━━ THE INPUT ━━

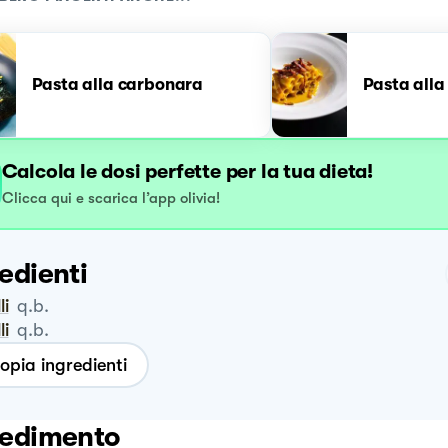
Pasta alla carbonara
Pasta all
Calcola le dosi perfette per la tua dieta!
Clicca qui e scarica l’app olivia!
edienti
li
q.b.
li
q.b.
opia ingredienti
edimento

━━━
━━ THE INPUT ━━

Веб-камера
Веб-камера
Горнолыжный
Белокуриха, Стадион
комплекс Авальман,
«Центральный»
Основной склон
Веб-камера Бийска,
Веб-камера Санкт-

━━━

- EXERCISE DESCRIPTION
What is needed is a copy of every line above in which "камера" appears.

- RESULT FOR THIS TASK
Веб-камера
Веб-камера
Веб-камера Бийска,
Веб-камера Санкт-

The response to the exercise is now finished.